Indexed: An indexed annuity is a fixed annuity. The insurance company credits you with a return that is based on changes in an index, such as the S&P 500 Composite Stock Price Index. Indexed annuity contracts also provide that the contract value will be no less than a specified minimum, regardless of index performance.

“With an immediate annuity, your income payments start right away (or within one year),” explains Lafayette Life Insurance Company. “A deferred annuity has two phases: the accumulation phase, where you let your money grow, and the payout phase, where you begin to receive scheduled payments.”

Treasury changes encourage annuities

“The final regulations from the IRS on qualified longevity annuity contracts within retirement

plans have helped bring some attention to fixed annuity products and guaranteed income throughout retirement,” says Erik O. Klumpp, founder and president at Rochester Hills, Mich.-based Chessie Advisors, LLC.

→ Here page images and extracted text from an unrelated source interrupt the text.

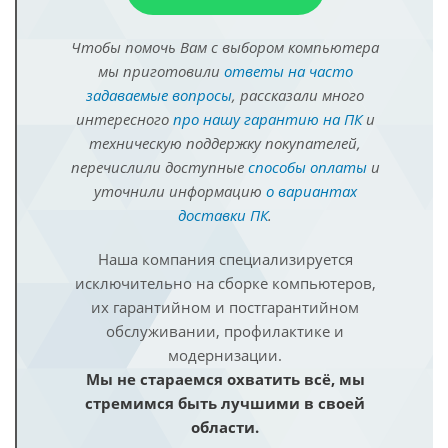
Чтобы помочь Вам с выбором компьютера
мы приготовили
ответы на часто
задаваемые вопросы
, рассказали много
интересного
про нашу гарантию на ПК
и
техническую поддержку покупателей,
перечислили доступные
способы оплаты
и
уточнили информацию
о вариантах
доставки ПК
.
Наша компания специализируется
исключительно на сборке компьютеров,
их гарантийном и постгарантийном
обслуживании, профилактике и
модернизации.
Мы не стараемся охватить всё, мы
стремимся быть лучшими в своей
области.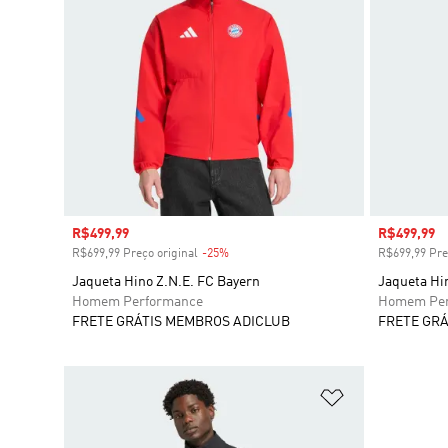
Preço com desconto
R$499,99
Preço com
R$499,99
R$699,99 Preço original
-25%
Desconto
R$699,99 Pre
Jaqueta Hino Z.N.E. FC Bayern
Jaqueta Hi
Homem Performance
Homem Per
FRETE GRÁTIS MEMBROS ADICLUB
FRETE GRÁ
Adicionar à Li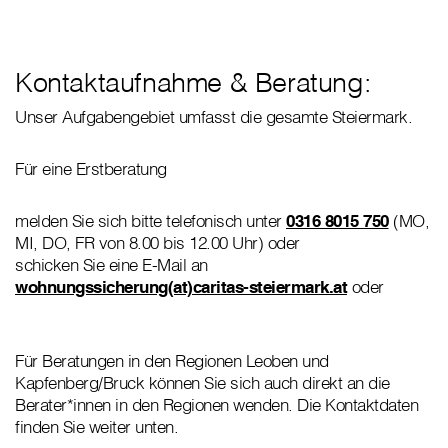
Kontaktaufnahme & Beratung:
Unser Aufgabengebiet umfasst die gesamte Steiermark.
Für eine Erstberatung
melden Sie sich bitte telefonisch unter
0316 8015 750
(MO,
MI, DO, FR von 8.00 bis 12.00 Uhr)
oder
schicken Sie eine E-Mail an
wohnungssicherung(at)caritas-steiermark.at
oder
Für Beratungen in den Regionen Leoben und
Kapfenberg/Bruck können Sie sich auch direkt an die
Berater*innen in den Regionen wenden. Die Kontaktdaten
finden Sie weiter unten.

Last year, the Treasury made changes to encourage annuities in retirement 401(k) plans. The new guidance makes it easier for workers to use part of the assets within their (401) k or IRA plans to purchase a deferred life annuity at a relatively low cost.

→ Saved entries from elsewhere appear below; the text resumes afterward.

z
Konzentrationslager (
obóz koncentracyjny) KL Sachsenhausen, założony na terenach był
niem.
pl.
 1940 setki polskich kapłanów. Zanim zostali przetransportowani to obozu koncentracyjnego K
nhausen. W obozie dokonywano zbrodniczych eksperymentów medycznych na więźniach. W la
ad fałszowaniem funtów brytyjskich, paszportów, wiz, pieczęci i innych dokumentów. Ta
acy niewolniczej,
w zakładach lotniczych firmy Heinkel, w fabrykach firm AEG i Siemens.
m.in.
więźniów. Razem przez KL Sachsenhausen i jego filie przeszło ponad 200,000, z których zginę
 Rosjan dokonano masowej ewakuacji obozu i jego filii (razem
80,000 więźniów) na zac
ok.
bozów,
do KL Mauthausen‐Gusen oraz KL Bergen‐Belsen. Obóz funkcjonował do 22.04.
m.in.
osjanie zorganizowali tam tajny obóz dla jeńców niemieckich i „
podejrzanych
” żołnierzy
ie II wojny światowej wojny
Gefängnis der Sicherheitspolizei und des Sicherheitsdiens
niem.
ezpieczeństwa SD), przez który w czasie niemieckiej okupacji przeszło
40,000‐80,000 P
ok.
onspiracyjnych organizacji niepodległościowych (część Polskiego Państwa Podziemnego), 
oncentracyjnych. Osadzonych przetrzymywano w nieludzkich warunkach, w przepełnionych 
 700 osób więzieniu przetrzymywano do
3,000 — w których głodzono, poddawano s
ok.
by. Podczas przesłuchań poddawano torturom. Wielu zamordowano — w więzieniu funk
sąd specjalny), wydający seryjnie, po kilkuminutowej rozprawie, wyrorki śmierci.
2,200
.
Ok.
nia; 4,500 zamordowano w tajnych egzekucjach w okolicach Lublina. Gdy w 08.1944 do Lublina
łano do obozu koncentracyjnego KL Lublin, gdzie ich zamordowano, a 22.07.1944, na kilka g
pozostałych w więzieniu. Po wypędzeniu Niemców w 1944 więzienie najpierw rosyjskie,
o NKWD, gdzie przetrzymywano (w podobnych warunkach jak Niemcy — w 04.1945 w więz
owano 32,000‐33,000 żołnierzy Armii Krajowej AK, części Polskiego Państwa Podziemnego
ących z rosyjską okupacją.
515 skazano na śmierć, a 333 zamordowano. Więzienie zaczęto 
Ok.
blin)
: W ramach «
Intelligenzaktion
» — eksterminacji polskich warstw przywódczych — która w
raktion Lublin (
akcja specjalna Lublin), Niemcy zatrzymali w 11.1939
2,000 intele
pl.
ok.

This type of deferred life annuity, called a longevity annuity, is much less expensive than an annuity where monthly payments start at retirement, says Robert Pozen, senior lecturer at Harvard Business School and non-resident senior economic studies fellow at The Brookings Institution in a recent article published by The Brookings Institution.

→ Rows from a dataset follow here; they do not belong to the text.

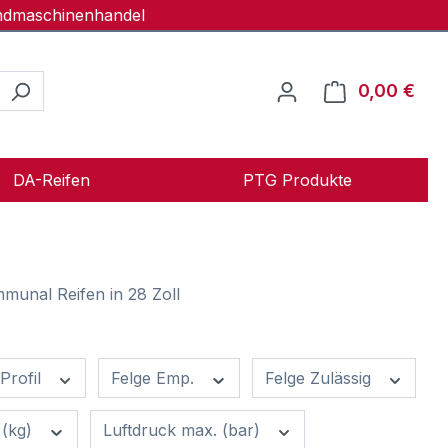
andmaschinenhandel
0,00 €
Ware
DA-Reifen
PTG Produkte
munal Reifen in 28 Zoll
Profil
Felge Emp.
Felge Zulässig
 (kg)
Luftdruck max. (bar)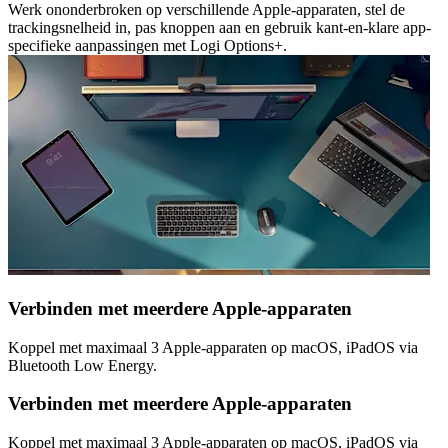
Werk ononderbroken op verschillende Apple-apparaten, stel de
trackingsnelheid in, pas knoppen aan en gebruik kant-en-klare app-
specifieke aanpassingen met Logi Options+.
Verbinden met meerdere Apple-apparaten
Koppel met maximaal 3 Apple-apparaten op macOS, iPadOS via
Bluetooth Low Energy.
Verbinden met meerdere Apple-apparaten
Koppel met maximaal 3 Apple-apparaten op macOS, iPadOS via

A longevity annuity should appeal to workers who believe they have enough retirement savings to last for one or two decades, and want to ensure an additional revenue stream beyond those years, he says.

Fixed annuities provide reliable revenue

“While 2013 and 2014 have not been significant growth years for the [annuities] industry as a whole, sales began to shift away from variable annuities and toward fixed products, with fixed indexed annuities and immediate and deferred income annuities showing especially strong growth,” IRI says in its 2014 report, noting that fixed annuity sales were up 25.6% as of the third quarter year-to-date in 2014 versus the prior year-to-date period.

But why are fixed annuities becoming so popular?

“As more and more baby boomers enter retirement, they may be looking to protect some of their investments from stock market risk and provide steady income, which a fixed annuity can help provide,” Klumpp says.

While variable annuity sales tend to do well in rising markets and fixed annuity sales lag, “customers may be looking at locking in some of the gains they’ve made over the past few years and making a shift to a fixed annuity with a guaranteed payout in retirement,” Klumpp says.

Ultimately, it’s always important to meet with a financial planner to make sure you fully understand the product and type of investment you are making.